Note the scale bar, which represents 8% phylogenetic difference. If you divide it up (mentally) and superimpose it over the branches of the phylogram, you can see that all of the individual species branches in the group represent less than a two percent difference from their sisters, and some (for example castaneus and smithii) are not even one percent divergent. (By the way, the small numbers within the branching represent statistical support probabilities calculated by the software, not phylogenetic difference.)
There is no hard-and-fast, written-somewhere "rule" about this, but phylogenetic differences of less than two percent in one gene do not necessarily qualify as species lines for me. The standard I'm currently using for my own work on mycorrhizal mushrooms, using a minimum of four genes, is this:
"To delimit a species we required a minimum of three sampled collections in a monophyletic group with a minimum of 2% phylogenetic divergence measured as branch lengths, together with at least one of the following: a) inferred mycorrhizal host differences, b) unique geographic provenance, c) unambiguous, consistent morphological separation. We have only named new species when the material studied includes at least one of our own collections (including collections that were documented and sent to us by others)" (Kuo et al. 2026, ms. in prep.)
By this standard none of the putative species in the castaneus clade would be phylogenetically distant enough from castaneus itself to qualify as a separate species, and only borealis, with four collections tested, would have included enough collections even to merit consideration. Thus, while there are some geographic and morphological differences represented in the Davoodian et al. phylogram (purpurinus is purplish red, for example), my standards close the phylogenetic-difference door for all the branches in the phylogram, and leave the number-studied door open only for borealis, which still can't get through the first door.
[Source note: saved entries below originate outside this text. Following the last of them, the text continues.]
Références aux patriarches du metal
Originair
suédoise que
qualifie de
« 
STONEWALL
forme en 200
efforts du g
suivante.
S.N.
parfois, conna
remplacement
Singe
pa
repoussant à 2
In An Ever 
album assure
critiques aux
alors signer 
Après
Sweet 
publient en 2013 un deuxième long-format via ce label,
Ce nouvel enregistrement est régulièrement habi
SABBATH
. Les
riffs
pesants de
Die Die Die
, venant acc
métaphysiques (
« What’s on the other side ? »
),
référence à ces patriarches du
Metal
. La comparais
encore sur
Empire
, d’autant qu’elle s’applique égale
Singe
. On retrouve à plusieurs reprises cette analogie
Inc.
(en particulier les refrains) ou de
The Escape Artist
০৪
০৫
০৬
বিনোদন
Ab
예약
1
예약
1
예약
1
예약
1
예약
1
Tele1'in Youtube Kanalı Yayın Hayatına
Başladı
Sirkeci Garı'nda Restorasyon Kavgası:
Even if you feel my standard is too conservative and change the phylogenetic difference gateway to one percent (for context, humans and chimpanzees share 99% of DNA when compared gene-to-gene, but share about 96% when genomes are compared), castaneus and smithii would not qualify as separate, and borealis would have to include the unnamed collection it is sister to (a poorly documented GenBank sequence with no collection location, date, collector, or herbarium cited in the GenBank deposit or the original paper, Wilson et al. 2012). It is unclear whether the authors view the poorly documented GenBank sequence as a potentially discrete species; they say it "nests close to G. borealis" but, much to their credit, they continue: "however, since the physical specimen is unknown to the authors it is not treated here" (Davoodian et al. 2020). I wonder, then, why the sequence has been included in the phylogram in the first place.
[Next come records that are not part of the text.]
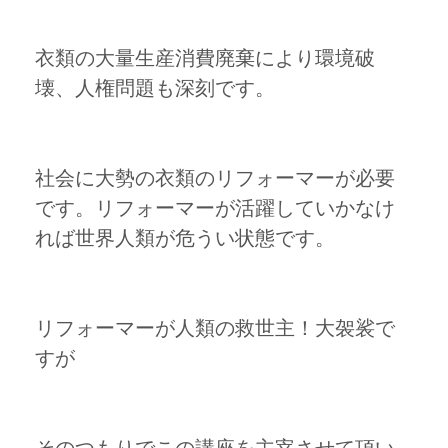
衣類の大量生産消費廃棄により環境破
壊、人権問題も深刻です。
社会に大勢の衣類のリフォーマーが必要
です。リフォーマーが活躍していかなけ
れば世界人類が危うい状態です。
リフォーマーが人類の救世主！大袈裟で
すが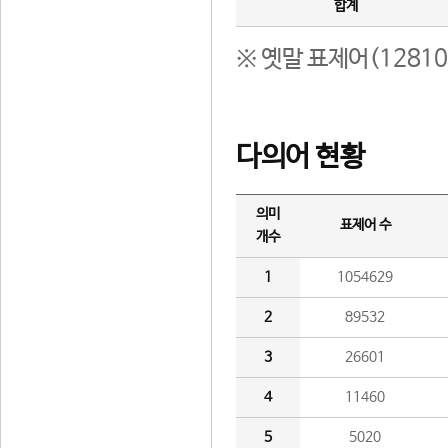
합계
※ 옛말 표제어(1281
다의어 현황
의미
표제어 수
개수
1
1054629
2
89532
3
26601
4
11460
5
5020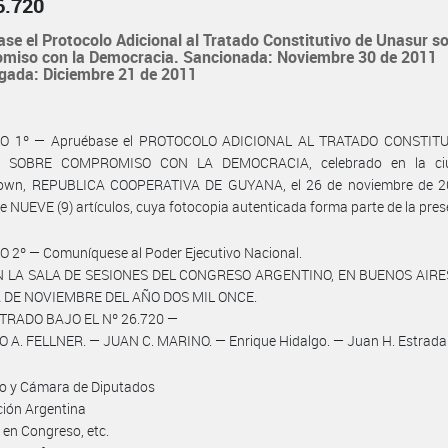
6.720
se el Protocolo Adicional al Tratado Constitutivo de Unasur s
miso con la Democracia. Sancionada: Noviembre 30 de 2011
gada: Diciembre 21 de 2011
O 1º — Apruébase el PROTOCOLO ADICIONAL AL TRATADO CONSTIT
 SOBRE COMPROMISO CON LA DEMOCRACIA, celebrado en la ci
own, REPUBLICA COOPERATIVA DE GUYANA, el 26 de noviembre de 2
e NUEVE (9) artículos, cuya fotocopia autenticada forma parte de la prese
 2º — Comuníquese al Poder Ejecutivo Nacional.
 LA SALA DE SESIONES DEL CONGRESO ARGENTINO, EN BUENOS AIRES
 DE NOVIEMBRE DEL AÑO DOS MIL ONCE.
TRADO BAJO EL Nº 26.720 —
 A. FELLNER. — JUAN C. MARINO. — Enrique Hidalgo. — Juan H. Estrada
do y Cámara de Diputados
ción Argentina
 en Congreso, etc.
Before I leave the phylogenetic issues I should also point out that Gyroporus castaneus is represented in the phylogram above by two GenBank sequences—a Belgian and a Czech collection, when the original description of the species represents French material (Bulliard 1788). There is no physical holotype collection made by Bulliard in the 18th century and available in a herbarium somewhere for sequencing, which means the species should be "epitypified" with a well documented contemporary collection from France for comparison—before potential species that are very closely related are considered.
Color
Gyroporus smithii and Gyroporus borealis can be separated, according to Davoodian et al. (2020), not just by sequencing the rpb2 gene and accepting very small phylogenetic divergence as division of species, but also on the basis of their colors, distributional range, and spore sizes:
"G. smithii corresponds to an orange species of Gyroporus that has often been encountered in the United States west and south of the Appalachian Mountains (east of the Great Plains) and is likely often mistaken for G. borealis (since G. borealis can display some orange coloration, though it is generally more darkly colored). G. smithii also has smaller and less elongated spores than G. borealis."
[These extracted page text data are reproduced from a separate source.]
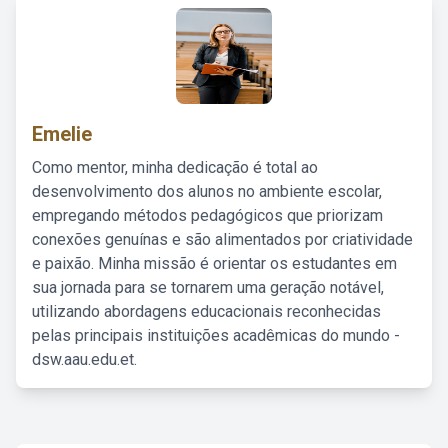
Emelie
Como mentor, minha dedicação é total ao
desenvolvimento dos alunos no ambiente escolar,
empregando métodos pedagógicos que priorizam
conexões genuínas e são alimentados por criatividade
e paixão. Minha missão é orientar os estudantes em
sua jornada para se tornarem uma geração notável,
utilizando abordagens educacionais reconhecidas
pelas principais instituições acadêmicas do mundo -
dsw.aau.edu.et.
The problem is, these claims are supported by examination of a mere seven collections (four for borealis, three for smithii), and they fall apart with the slightest scrutiny. The color, for example, is described as "orange-brown, cinnamon brown to sometimes reddish" for borealis, and we are given the Methuen Handbook of Colour (Kornerup & Wanscher 1978) codes "6D–E6,5." The holotype collection is illustrated with a photo:

. . . that looks way more orange than "orange-brown." In fact, the Methuen codes given for borealis look like this:

These Methuen colors do appear to me to correspond to "orange-brown," but they don't match the type specimen, the Kuo color code for which would be RFO (O = "orange"). Four collections of borealis are cited, including this type collection. Two of the other three were made by Walt Sturgeon, one of the most experienced collectors on the planet. Sturgeon (2022, pers. com.) was asked for "specimens of the generally smaller orange capped one," and sent the two Ohio collections cited as paratypes. This means that three of the four collections were orange—but, remember, this is not the "orange species!"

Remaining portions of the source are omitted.